(Page-level text extractions)
-- -- --

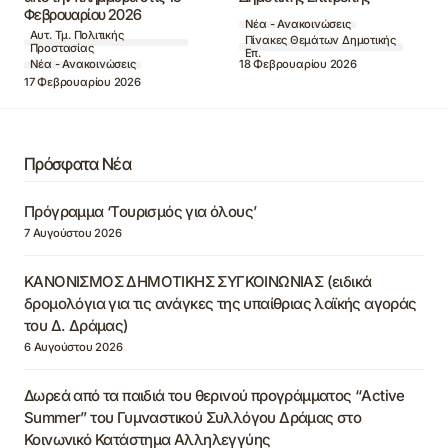
Φεβρουαρίου 2026
Νέα - Ανακοινώσεις
Αυτ. Τμ. Πολιτικής
Πίνακες Θεμάτων Δημοτικής
Προστασίας
Επ.
18 Φεβρουαρίου 2026
Νέα - Ανακοινώσεις
17 Φεβρουαρίου 2026
Πρόσφατα Νέα
Πρόγραμμα ‘Τουρισμός για όλους’
7 Αυγούστου 2026
ΚΑΝΟΝΙΣΜΟΣ ΔΗΜΟΤΙΚΗΣ ΣΥΓΚΟΙΝΩΝΙΑΣ (ειδικά
δρομολόγια για τις ανάγκες της υπαίθριας λαϊκής αγοράς
του Δ. Δράμας)
6 Αυγούστου 2026
Δωρεά από τα παιδιά του θερινού προγράμματος “Active
Summer” του Γυμναστικού Συλλόγου Δράμας στο
Κοινωνικό Κατάστημα Αλληλεγγύης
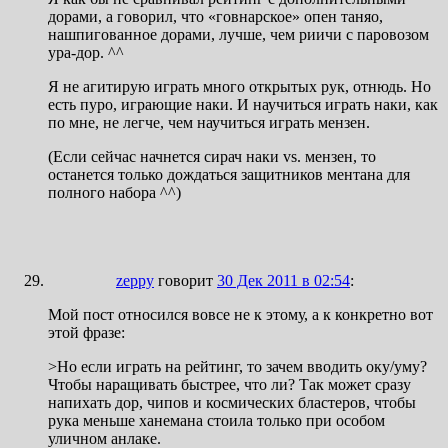
дорами, а говорил, что «говнарское» опен таняо,
нашпигованное дорами, лучше, чем риичи с паровозом
ура-дор. ^^
Я не агитирую играть много открытых рук, отнюдь. Но
есть пуро, играющие наки. И научиться играть наки, как
по мне, не легче, чем научиться играть мензен.
(Если сейчас начнется сирач наки vs. мензен, то
останется только дождаться защитников ментана для
полного набора ^^)
zeppy
говорит
30 Дек 2011 в 02:54
:
Мой пост относился вовсе не к этому, а к конкретно вот
этой фразе:
>Но если играть на рейтинг, то зачем вводить оку/уму?
Чтобы наращивать быстрее, что ли? Так может сразу
напихать дор, чипов и космических бластеров, чтобы
рука меньше ханемана стоила только при особом
уличном анлаке.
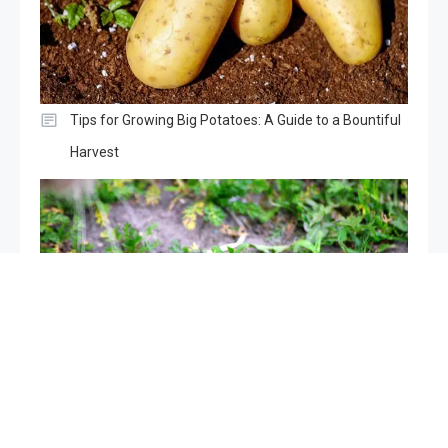
Tips for Growing Big Potatoes: A Guide to a Bountiful
Harvest
Mice in the garden, if you spray this liquid they will
disappear after a few hours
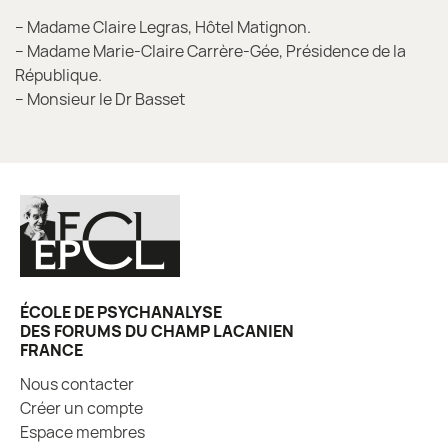
– Madame Claire Legras, Hôtel Matignon.
– Madame Marie-Claire Carrère-Gée, Présidence de la
République.
– Monsieur le Dr Basset
ÉCOLE DE PSYCHANALYSE
DES FORUMS DU CHAMP LACANIEN
FRANCE
Nous contacter
Créer un compte
Espace membres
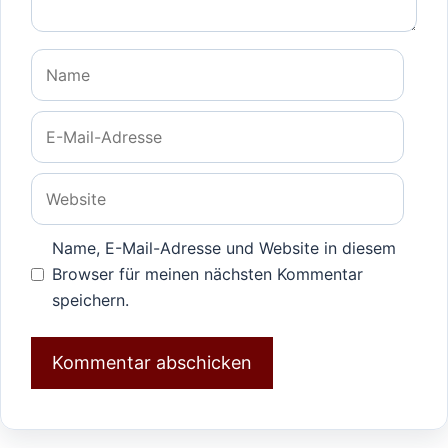
Name
E-
Mail-
Adresse
Website
Name, E-Mail-Adresse und Website in diesem
Browser für meinen nächsten Kommentar
speichern.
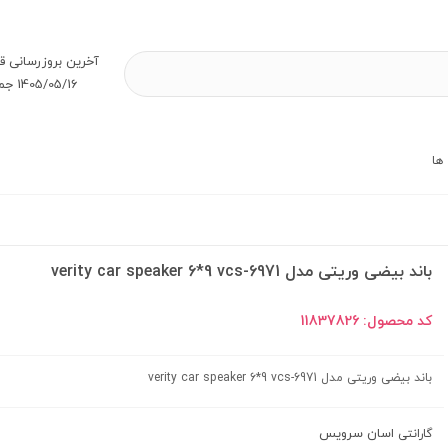
آخرین بروز‌رسانی ق
1405/05/16 جمعه
ها
باند بیضی وریتی مدل verity car speaker 6*9 vcs-6971
کد محصول:
11837826
باند بیضی وریتی مدل verity car speaker 6*9 vcs-6971
اسان سرویس
گارانتی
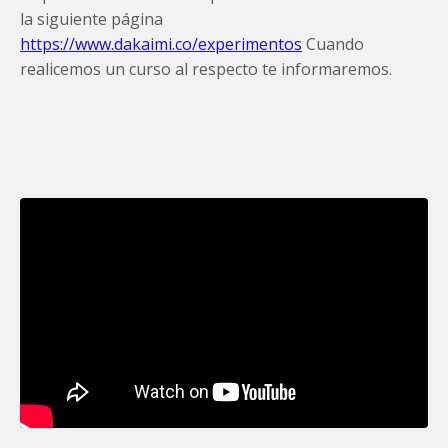
la siguiente página
https://www.dakaimi.co/experimentos
Cuando
realicemos un curso al respecto te informaremos.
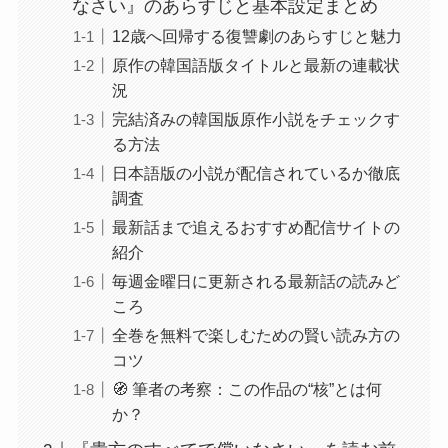
なさい』のあらすじと基本設定まとめ
12歳へ回帰する復讐劇のあらすじと魅力
原作の韓国語版タイトルと最新の連載状
況
完結済みの韓国版原作小説をチェックす
る方法
日本語版の小説が配信されているか徹底
調査
最新話まで追えるおすすめ配信サイトの
紹介
毎週金曜日に更新される最新話の読みど
ころ
全巻を無料で楽しむための賢い読み方の
コツ
🧭 筆者の考察：この作品の“核”とは何
か？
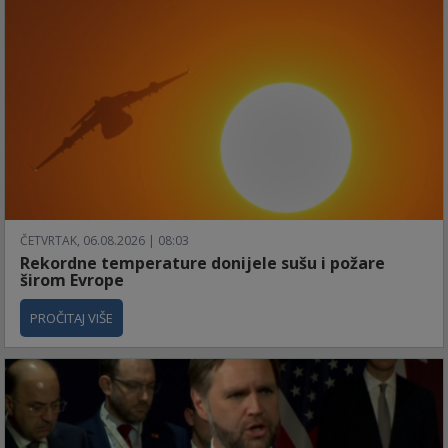
ČETVRTAK, 06.08.2026 | 08:03
Rekordne temperature donijele sušu i požare
širom Evrope
PROČITAJ VIŠE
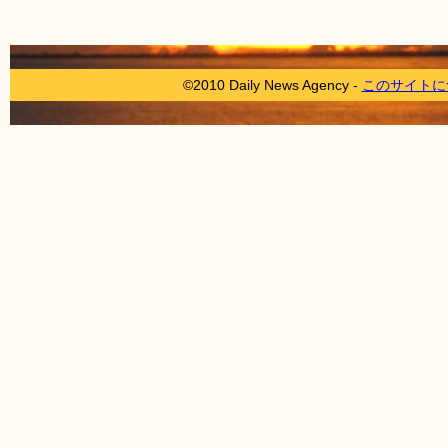
©2010 Daily News Agency -
このサイトに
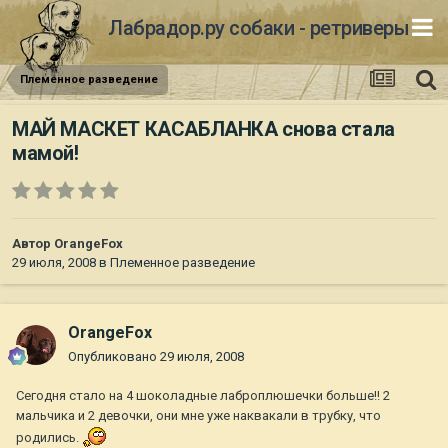
Лабрадор.ру собаки - ретриверы
Племенное разведение
МАЙ МАСКЕТ КАСАБЛАНКА снова стала
мамой!
Автор
OrangeFox
29 июля, 2008
в
Племенное разведение
OrangeFox
Опубликовано
29 июля, 2008
Сегодня стало на 4 шоколадные лаброплюшечки больше!! 2
мальчика и 2 девочки, они мне уже наквакали в трубку, что
родились.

-- -- --

= TASK OBJECTIVE =
Repeat the records above exactly, from the first line through the line containing "напихать дор, чипов", and leave out the pictures.

= SOLUTION TO THE EXERCISE =
Φεβρουαρίου 2026
Νέα - Ανακοινώσεις
Αυτ. Τμ. Πολιτικής
Πίνακες Θεμάτων Δημοτικής
Προστασίας
Επ.
18 Φεβρουαρίου 2026
Νέα - Ανακοινώσεις
17 Φεβρουαρίου 2026
Πρόσφατα Νέα
Πρόγραμμα ‘Τουρισμός για όλους’
7 Αυγούστου 2026
ΚΑΝΟΝΙΣΜΟΣ ΔΗΜΟΤΙΚΗΣ ΣΥΓΚΟΙΝΩΝΙΑΣ (ειδικά
δρομολόγια για τις ανάγκες της υπαίθριας λαϊκής αγοράς
του Δ. Δράμας)
6 Αυγούστου 2026
Δωρεά από τα παιδιά του θερινού προγράμματος “Active
Summer” του Γυμναστικού Συλλόγου Δράμας στο
Κοινωνικό Κατάστημα Αλληλεγγύης
дорами, а говорил, что «говнарское» опен таняо,
нашпигованное дорами, лучше, чем риичи с паровозом
ура-дор. ^^
Я не агитирую играть много открытых рук, отнюдь. Но
есть пуро, играющие наки. И научиться играть наки, как
по мне, не легче, чем научиться играть мензен.
(Если сейчас начнется сирач наки vs. мензен, то
останется только дождаться защитников ментана для
полного набора ^^)
zeppy
говорит
30 Дек 2011 в 02:54
:
Мой пост относился вовсе не к этому, а к конкретно вот
этой фразе:
>Но если играть на рейтинг, то зачем вводить оку/уму?
Чтобы наращивать быстрее, что ли? Так может сразу
напихать дор, чипов и космических бластеров, чтобы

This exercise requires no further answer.